DATA FOR REVIEW Block Start
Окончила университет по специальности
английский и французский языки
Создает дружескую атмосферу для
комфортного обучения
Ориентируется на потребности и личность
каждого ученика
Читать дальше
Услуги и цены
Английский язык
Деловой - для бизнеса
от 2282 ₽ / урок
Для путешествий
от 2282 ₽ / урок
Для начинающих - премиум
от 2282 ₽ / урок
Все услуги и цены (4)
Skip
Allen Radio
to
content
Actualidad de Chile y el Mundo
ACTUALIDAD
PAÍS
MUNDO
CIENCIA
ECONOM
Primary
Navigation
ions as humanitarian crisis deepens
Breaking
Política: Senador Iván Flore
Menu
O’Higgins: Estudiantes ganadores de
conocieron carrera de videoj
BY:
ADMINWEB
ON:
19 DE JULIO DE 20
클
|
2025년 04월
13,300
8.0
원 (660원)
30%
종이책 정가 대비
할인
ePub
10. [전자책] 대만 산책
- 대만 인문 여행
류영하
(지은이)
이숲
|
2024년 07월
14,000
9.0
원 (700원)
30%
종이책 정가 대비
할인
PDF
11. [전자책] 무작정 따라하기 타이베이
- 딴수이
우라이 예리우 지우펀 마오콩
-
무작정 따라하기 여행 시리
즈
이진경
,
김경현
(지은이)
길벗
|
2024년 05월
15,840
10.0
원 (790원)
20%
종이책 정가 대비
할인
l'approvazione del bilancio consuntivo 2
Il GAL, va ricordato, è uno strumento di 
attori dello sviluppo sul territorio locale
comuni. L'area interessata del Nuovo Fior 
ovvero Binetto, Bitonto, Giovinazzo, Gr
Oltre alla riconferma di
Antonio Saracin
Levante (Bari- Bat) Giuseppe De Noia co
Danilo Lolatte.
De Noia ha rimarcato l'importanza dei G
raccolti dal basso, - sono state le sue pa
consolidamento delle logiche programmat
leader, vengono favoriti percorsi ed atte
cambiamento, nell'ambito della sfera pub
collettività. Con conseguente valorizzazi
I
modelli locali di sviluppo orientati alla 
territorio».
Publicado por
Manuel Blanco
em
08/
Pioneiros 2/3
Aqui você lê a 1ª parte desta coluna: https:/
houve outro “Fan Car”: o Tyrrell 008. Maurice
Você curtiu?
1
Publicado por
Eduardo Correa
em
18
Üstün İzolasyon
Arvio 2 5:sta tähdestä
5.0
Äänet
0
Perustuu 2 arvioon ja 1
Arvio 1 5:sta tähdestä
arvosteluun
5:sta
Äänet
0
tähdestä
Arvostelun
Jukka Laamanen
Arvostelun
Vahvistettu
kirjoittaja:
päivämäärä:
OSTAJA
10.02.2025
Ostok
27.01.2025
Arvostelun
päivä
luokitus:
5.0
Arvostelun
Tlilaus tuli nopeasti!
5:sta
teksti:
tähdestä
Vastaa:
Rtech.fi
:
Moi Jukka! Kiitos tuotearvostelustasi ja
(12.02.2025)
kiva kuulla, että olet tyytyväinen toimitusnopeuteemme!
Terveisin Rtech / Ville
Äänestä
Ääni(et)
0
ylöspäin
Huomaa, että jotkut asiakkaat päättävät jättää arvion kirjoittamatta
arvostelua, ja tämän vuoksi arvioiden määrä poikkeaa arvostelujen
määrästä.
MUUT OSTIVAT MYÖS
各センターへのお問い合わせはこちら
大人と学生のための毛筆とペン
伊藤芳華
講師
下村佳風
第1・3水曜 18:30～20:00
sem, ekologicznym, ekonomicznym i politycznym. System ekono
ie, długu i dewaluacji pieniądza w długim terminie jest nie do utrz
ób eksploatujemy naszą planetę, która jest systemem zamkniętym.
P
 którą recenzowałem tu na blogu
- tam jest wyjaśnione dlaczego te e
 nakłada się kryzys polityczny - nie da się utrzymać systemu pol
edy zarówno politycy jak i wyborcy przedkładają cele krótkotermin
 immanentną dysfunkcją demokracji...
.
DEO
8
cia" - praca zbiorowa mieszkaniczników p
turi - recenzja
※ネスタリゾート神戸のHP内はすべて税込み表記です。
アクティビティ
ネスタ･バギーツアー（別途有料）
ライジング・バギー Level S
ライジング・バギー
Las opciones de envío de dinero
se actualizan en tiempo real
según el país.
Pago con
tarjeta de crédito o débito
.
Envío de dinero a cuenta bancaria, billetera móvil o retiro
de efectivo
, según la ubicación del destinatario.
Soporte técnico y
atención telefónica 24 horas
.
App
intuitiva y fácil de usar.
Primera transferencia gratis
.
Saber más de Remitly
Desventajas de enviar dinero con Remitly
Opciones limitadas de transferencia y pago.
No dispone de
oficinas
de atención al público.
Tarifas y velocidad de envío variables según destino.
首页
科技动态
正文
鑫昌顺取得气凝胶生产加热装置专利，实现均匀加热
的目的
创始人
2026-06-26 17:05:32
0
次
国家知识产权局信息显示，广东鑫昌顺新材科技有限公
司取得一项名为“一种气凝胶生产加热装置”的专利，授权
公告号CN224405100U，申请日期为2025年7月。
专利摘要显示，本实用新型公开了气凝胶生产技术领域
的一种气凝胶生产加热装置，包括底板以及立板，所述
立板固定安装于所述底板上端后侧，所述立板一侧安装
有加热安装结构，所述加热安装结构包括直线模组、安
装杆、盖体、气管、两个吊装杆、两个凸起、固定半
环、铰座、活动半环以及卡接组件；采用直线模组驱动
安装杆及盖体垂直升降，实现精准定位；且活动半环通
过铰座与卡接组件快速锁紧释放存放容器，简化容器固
DATA FOR REVIEW Block End
◆ WHAT YOU NEED TO DO
Every line from the one that has "No dispone de" down to the last line above must be written out exactly, with both ends included and nothing else.

◆ RESPONSE BELOW
No dispone de
oficinas
de atención al público.
Tarifas y velocidad de envío variables según destino.
首页
科技动态
正文
鑫昌顺取得气凝胶生产加热装置专利，实现均匀加热
的目的
创始人
2026-06-26 17:05:32
0
次
国家知识产权局信息显示，广东鑫昌顺新材科技有限公
司取得一项名为“一种气凝胶生产加热装置”的专利，授权
公告号CN224405100U，申请日期为2025年7月。
专利摘要显示，本实用新型公开了气凝胶生产技术领域
的一种气凝胶生产加热装置，包括底板以及立板，所述
立板固定安装于所述底板上端后侧，所述立板一侧安装
有加热安装结构，所述加热安装结构包括直线模组、安
装杆、盖体、气管、两个吊装杆、两个凸起、固定半
环、铰座、活动半环以及卡接组件；采用直线模组驱动
安装杆及盖体垂直升降，实现精准定位；且活动半环通
过铰座与卡接组件快速锁紧释放存放容器，简化容器固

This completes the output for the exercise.